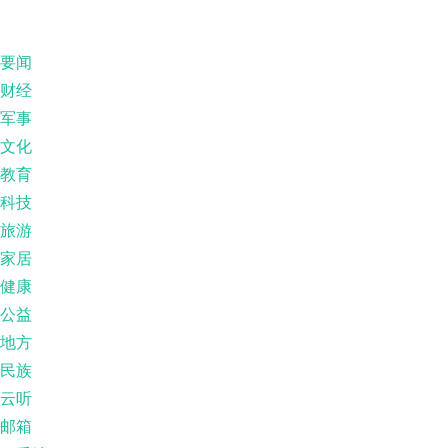
要闻
财经
军事
文化
教育
科技
旅游
家居
健康
公益
地方
民族
云听
邮箱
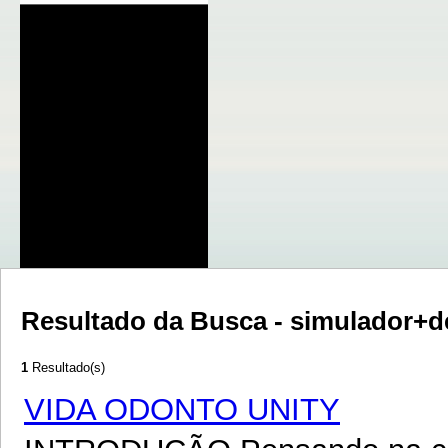
Resultado da Busca - simulador+
1
Resultado(s)
VIDA ODONTO UNITY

#### INSTRUCTIONS FOR THE TASK:
Check the listing above for "Resultado". Show every line where it turns up.

#### EXPECTED ANSWER:
Resultado da Busca - simulador+
Resultado(s)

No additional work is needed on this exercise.